Problem requirements |
Identify all lines below that hold "dulapuri" and collect them.

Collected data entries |
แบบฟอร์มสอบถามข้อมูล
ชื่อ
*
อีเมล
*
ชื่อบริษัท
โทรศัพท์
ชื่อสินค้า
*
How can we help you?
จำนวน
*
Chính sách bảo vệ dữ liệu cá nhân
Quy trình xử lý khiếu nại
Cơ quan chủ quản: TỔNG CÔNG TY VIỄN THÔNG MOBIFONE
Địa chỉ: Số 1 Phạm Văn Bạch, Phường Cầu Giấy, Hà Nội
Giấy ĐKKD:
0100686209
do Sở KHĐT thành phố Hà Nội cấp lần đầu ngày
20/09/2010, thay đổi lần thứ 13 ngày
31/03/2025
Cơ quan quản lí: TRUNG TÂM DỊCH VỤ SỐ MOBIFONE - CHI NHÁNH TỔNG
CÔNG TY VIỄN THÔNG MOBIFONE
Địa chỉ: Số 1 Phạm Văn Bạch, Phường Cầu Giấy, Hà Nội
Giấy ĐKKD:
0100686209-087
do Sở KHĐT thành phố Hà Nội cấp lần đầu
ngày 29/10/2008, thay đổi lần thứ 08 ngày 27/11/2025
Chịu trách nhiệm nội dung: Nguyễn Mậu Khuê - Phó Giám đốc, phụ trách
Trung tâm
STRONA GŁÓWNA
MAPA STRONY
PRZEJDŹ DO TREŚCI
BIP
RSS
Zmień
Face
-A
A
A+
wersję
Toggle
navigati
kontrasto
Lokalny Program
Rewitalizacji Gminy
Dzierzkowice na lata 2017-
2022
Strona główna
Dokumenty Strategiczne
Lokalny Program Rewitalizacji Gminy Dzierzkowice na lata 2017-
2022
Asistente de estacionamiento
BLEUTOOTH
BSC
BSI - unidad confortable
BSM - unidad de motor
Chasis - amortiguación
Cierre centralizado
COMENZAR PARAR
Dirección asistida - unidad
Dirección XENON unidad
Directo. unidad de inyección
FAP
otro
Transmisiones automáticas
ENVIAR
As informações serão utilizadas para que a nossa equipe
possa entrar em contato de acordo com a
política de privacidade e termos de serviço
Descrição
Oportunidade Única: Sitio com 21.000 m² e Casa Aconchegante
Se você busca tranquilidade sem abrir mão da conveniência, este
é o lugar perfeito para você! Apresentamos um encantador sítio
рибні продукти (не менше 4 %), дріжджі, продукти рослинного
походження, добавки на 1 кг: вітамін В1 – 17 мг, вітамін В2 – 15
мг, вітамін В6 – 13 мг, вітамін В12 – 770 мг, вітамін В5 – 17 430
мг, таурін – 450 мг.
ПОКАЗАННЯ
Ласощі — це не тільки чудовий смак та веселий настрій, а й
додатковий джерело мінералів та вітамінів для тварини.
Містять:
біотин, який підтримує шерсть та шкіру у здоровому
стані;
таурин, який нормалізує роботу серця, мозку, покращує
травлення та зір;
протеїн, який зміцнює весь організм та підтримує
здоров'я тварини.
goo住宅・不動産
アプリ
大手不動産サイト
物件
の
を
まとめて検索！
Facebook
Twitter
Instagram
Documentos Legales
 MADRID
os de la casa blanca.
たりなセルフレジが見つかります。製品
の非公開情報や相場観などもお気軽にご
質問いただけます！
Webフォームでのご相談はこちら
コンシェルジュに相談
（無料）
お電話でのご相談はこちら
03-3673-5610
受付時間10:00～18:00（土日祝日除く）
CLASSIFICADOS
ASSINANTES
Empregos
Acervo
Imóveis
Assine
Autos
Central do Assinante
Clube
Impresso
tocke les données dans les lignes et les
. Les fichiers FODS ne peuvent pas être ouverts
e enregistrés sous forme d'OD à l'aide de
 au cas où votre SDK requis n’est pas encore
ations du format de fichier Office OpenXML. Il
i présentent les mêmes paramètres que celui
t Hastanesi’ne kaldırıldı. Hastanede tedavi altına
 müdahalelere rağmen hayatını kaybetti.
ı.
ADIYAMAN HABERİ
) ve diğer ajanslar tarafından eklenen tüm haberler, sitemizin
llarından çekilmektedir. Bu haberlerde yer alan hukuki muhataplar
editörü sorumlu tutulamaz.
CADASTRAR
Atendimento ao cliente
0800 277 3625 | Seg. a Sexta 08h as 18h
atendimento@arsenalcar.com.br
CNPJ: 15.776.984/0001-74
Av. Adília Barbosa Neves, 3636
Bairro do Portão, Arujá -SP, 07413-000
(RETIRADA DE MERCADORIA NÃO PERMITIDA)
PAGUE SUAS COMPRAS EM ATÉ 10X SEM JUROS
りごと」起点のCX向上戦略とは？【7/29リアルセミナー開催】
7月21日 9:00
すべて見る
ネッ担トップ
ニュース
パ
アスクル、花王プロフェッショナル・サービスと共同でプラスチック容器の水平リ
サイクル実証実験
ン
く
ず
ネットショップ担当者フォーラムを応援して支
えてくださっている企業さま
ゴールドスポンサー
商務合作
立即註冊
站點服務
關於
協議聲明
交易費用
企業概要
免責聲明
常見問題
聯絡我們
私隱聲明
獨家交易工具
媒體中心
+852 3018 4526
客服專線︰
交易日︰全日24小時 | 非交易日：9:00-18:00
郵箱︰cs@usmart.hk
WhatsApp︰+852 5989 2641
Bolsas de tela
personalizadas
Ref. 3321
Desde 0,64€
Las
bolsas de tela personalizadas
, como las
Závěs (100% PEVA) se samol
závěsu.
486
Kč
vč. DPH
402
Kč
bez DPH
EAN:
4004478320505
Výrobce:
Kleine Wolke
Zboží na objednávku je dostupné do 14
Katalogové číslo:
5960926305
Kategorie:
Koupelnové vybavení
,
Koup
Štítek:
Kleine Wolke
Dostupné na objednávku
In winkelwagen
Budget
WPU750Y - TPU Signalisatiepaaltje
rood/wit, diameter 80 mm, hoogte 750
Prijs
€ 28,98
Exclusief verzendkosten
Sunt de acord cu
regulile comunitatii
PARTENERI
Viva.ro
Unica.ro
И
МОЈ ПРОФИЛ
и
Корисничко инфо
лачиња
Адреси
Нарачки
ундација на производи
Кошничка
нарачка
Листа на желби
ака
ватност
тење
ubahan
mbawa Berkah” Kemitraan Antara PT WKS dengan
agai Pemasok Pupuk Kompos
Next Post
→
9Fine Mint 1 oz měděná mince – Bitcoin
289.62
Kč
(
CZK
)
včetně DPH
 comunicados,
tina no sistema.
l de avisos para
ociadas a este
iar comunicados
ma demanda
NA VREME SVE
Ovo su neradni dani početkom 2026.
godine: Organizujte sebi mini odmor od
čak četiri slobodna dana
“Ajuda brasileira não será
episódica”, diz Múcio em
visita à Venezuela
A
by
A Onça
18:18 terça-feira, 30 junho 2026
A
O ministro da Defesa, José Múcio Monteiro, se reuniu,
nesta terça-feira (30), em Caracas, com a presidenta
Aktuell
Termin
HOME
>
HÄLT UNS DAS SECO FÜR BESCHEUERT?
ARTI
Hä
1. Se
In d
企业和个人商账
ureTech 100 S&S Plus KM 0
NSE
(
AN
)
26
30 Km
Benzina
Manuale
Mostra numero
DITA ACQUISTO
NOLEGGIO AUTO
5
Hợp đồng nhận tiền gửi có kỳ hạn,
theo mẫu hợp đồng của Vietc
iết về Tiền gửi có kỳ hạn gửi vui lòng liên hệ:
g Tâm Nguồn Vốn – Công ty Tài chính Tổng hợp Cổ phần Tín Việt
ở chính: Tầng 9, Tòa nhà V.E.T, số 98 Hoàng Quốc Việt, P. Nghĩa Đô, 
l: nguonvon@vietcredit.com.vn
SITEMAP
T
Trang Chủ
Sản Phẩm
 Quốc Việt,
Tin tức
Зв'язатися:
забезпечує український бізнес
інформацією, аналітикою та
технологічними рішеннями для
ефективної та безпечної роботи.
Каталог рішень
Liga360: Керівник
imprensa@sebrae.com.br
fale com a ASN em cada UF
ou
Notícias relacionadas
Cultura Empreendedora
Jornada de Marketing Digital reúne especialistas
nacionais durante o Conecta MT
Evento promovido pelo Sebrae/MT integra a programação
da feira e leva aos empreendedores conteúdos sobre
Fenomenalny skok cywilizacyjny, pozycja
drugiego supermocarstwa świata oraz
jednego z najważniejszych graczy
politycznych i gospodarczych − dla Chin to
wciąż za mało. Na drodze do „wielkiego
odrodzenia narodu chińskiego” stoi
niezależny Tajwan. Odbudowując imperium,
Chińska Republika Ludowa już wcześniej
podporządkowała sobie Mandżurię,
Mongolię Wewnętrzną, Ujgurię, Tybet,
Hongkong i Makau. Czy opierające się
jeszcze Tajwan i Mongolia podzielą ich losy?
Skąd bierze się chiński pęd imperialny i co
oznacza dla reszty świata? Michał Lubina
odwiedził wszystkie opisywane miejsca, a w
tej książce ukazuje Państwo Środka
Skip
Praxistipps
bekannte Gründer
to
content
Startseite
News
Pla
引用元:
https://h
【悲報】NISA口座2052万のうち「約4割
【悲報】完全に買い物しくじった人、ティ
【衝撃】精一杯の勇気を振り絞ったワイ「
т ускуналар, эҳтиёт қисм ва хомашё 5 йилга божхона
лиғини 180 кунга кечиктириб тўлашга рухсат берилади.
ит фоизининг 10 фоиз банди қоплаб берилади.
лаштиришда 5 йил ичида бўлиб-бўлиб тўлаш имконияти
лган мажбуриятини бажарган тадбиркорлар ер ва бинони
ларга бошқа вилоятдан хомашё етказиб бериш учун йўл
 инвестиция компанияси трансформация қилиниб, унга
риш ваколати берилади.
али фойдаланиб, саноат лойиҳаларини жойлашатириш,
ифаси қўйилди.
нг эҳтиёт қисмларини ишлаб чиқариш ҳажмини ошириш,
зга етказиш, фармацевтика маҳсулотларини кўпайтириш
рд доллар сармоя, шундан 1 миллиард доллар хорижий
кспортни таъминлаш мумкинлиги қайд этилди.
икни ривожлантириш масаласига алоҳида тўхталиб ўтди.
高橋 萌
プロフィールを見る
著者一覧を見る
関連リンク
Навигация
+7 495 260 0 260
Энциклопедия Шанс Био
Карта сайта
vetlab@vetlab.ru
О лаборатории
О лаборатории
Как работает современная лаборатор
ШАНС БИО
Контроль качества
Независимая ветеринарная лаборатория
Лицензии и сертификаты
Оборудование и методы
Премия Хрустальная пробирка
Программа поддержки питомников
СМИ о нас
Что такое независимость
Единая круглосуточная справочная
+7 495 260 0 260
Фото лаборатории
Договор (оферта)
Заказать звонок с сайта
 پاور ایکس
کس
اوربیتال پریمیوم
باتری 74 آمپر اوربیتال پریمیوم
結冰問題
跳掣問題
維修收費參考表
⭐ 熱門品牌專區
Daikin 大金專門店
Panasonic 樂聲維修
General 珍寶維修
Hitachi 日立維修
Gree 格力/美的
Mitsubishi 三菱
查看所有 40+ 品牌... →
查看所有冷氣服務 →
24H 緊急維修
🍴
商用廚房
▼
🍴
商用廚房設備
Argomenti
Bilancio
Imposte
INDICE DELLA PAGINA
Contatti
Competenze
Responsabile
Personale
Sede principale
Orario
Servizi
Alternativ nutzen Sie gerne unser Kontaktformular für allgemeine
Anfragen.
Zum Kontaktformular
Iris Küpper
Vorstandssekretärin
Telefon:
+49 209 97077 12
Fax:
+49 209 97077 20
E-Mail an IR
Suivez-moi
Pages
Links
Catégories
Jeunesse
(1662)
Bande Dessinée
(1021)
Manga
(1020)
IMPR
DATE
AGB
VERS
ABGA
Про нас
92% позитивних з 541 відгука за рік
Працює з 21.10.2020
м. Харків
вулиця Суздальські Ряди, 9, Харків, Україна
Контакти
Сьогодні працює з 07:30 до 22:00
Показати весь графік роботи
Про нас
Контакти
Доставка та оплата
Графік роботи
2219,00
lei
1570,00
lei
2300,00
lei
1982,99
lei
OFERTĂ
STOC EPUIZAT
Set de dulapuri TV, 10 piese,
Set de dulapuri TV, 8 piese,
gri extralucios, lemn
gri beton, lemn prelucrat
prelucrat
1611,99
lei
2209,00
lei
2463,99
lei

Reply to the task |
Set de dulapuri TV, 10 piese,
Set de dulapuri TV, 8 piese,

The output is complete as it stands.